Chrysler’s Classy Hayes Coupes

In 1939, Chrysler, DeSoto, and Dodge offered a special body style that foreshadowed the hardtops that took the Motor City by storm a decade later.

 

Chrysler Imperial Club Coupe prototype

 

Recently at Mac’s Motor City Garage, we explored the story of the 1939 Plymouth Convertible—the only convertible offered by the Chrysler Corporation that year. (See the feature here.) However, a few months into the model year, the Dodge, DeSoto, and Chrysler divisions introduced their own sporty body style, though it wasn’t a convertible.  Rather, here was a distinctive victoria coupe designed by Dean Clark at Chrysler, while the bodies were manufactured by the Hayes Body Corporation of Grand Rapids, Michigan. In it, we can see a hint of the pillarless hardtops that arrived in Detroit 10 years later.

 

1939 Dodge Luxury Liner Deluxe Town Coupe 

All three corporate brands used the same Hayes body shell, with the coupe roofline extended 16 inches to accommodate a full rear seat. However, Dodge called its version the Town Coupe, while the DeSoto was labeled a Club Coupe. The style was also called a Club Coupe at Chrysler, where it was offered on three models: the six-cylinder Windsor and the straight-eight Imperial New Yorker and Imperial Saratoga. Each was  trimmed and painted to suit its respective division. While the name was not official,  enthusiasts know all these cars as “Hayes Coupes” in honor of the rare and exclusive body style.

 

DeSoto Custom Club Coupe

To modern eyes, the Hayes coupe’s most compelling feature is probably its slim B-pillar and bright-metal window surrounds, which seem to approach the look of the pillarless hardtops introduced by Buick and and Cadillac in 1949. Mercury and Graham also introduced thin B-pillar greenhouse treatments in 1939, although the trend failed to stick. In fact, it disappeared by 1941. We can’t say if these thin B-pillar designs had any influence at all on the pillarless hardtop craze of the ’50s, but if we may editorialize, it’s a handsome look in any case.

 

Dodge Luxury Liner Deluxe Town Coupe 

Another stand-apart feature of the Hayes coupes: Instead of the usual smooth transition from the greenhouse to the deck, there’s an abrupt break or crease to separate the roof from the body. This, along with the greater daylight opening, also serves to lighten up an otherwise heavy and amorphous shape. An additional crease travels down through the split backlite. With these attractive details, it’s easy to understand why the Hayes coupes are especially sought after by vintage Mopar collectors.

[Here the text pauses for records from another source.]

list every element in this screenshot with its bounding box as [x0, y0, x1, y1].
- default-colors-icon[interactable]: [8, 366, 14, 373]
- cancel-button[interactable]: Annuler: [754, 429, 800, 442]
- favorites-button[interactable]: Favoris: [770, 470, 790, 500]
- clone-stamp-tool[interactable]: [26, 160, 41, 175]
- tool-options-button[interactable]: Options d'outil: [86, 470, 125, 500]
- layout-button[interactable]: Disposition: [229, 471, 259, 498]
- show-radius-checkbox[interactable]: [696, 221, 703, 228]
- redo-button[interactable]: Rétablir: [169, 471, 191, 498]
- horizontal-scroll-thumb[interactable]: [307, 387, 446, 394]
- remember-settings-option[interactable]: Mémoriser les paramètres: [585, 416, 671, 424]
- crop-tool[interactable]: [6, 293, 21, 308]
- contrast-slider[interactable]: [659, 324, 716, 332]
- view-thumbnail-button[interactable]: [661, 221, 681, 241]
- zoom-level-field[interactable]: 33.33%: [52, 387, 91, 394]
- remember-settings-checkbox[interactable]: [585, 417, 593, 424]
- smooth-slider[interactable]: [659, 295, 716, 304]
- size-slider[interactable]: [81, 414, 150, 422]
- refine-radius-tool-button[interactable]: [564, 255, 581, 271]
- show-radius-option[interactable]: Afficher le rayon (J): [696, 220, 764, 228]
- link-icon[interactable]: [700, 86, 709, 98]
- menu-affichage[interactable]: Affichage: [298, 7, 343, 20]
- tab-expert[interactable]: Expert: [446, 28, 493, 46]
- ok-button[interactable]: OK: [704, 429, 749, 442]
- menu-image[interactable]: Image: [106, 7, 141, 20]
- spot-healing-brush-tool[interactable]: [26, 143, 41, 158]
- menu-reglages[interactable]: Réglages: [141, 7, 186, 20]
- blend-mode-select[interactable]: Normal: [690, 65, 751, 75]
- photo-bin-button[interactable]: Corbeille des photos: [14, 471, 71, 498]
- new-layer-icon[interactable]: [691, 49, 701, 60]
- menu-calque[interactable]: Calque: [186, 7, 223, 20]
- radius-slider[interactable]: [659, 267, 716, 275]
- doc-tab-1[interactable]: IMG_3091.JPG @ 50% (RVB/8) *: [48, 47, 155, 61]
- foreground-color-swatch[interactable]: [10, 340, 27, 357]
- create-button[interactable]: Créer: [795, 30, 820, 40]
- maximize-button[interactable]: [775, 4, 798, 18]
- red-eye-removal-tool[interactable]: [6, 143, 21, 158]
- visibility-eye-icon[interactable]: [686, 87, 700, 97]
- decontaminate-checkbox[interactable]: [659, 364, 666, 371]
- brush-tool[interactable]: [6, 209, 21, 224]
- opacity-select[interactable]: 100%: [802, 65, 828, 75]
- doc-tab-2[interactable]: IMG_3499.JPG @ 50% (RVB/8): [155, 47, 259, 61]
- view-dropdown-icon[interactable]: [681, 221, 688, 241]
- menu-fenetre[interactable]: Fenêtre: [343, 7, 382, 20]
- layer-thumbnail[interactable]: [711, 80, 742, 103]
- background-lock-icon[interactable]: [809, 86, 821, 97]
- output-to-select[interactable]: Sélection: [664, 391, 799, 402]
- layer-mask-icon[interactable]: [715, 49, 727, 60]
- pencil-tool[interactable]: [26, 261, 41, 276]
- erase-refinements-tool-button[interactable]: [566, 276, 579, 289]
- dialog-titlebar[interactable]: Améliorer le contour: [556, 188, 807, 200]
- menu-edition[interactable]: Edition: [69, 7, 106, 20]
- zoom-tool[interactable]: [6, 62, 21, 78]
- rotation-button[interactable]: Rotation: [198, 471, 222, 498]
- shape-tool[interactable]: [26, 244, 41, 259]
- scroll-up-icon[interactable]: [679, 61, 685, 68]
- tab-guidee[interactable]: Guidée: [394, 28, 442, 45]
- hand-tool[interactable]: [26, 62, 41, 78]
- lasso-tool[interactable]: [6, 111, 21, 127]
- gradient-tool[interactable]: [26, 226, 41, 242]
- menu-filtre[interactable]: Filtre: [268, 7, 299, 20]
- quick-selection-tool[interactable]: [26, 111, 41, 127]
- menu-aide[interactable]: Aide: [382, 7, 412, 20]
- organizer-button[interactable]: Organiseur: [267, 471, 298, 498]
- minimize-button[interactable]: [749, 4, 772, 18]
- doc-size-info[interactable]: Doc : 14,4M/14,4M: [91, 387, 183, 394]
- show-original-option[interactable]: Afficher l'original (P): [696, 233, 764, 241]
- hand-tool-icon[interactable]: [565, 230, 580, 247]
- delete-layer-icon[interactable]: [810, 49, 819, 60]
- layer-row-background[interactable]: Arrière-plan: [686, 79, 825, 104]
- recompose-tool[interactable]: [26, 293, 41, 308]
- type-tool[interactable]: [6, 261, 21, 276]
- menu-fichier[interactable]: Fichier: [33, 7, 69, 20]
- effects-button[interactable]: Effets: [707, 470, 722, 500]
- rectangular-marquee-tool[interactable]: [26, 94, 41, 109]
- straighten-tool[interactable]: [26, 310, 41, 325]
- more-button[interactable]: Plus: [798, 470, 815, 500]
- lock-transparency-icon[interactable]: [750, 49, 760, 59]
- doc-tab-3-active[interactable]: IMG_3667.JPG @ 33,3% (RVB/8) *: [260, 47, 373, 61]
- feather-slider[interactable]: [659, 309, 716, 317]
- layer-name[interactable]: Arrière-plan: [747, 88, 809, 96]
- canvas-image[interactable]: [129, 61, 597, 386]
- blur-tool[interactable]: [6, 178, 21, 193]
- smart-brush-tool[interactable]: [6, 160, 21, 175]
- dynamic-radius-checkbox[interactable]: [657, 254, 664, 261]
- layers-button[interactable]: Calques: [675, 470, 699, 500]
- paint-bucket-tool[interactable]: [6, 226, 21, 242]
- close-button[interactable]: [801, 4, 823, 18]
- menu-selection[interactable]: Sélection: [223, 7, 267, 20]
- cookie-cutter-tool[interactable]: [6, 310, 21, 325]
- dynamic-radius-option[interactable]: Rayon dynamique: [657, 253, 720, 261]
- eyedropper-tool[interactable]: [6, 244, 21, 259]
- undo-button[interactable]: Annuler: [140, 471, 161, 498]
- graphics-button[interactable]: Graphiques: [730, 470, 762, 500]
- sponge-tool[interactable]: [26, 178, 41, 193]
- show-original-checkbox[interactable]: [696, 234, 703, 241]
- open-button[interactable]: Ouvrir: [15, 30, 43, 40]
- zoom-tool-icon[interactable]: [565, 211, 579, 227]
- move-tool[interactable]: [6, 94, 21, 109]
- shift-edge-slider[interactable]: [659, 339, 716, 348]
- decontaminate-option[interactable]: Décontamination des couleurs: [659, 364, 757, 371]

For contrast, a standard Dodge Luxury Liner Coupe is pictured below. Priced at several hundred dollars more than the regular production jobs, the Hayes Coupes did not sell in great numbers, not that they were meant to. In Mopar lore, Chysler ordered just 1,000 bodies from Hayes, while factory records indicate 1,016 cars were built: 264 DeSotos, 363 Dodges, and 389 Chryslers. They’re extremely rare today as barely a dozen have checked in. The Hayes coupes have one more distinction: Reportedly, these were the last complete bodies manufactured by Hayes. From then on, the company survived by supplying individual stampings to automakers and appliance manufacturers.

 

Dodge Luxury Liner Coupe 

6 thoughts on “Chrysler’s Classy Hayes Coupes

  1. Interesting. I knew about the Mercury and Graham and admired them, but I had never heard of the Hayes coupes.

  2. Futuristic style and class: pop-out quarter glass and fold-down rear seat predate Ma’ Mopar’s Spacemaker A-body Darts by 34 years…

  3. Thanks for the nice article on a rare and underappreciated gem! A few of the Hayes Coupe owners have managed to track down about 14 of the original 1000. We know of 4 remaining that were built on the Chrysler Royal Windsor platform. One of those was at the Chrysler 100th anniversary celebration in Carlisle PA as this article was published!

  4. Beautiful design. This look worked better on a smaller car, so it really caught on in Europe with the Opel Kadett and Olympia being copied by the Renault Juva4 and the first Moskvich (the latter made from Opel dies taken as reparations).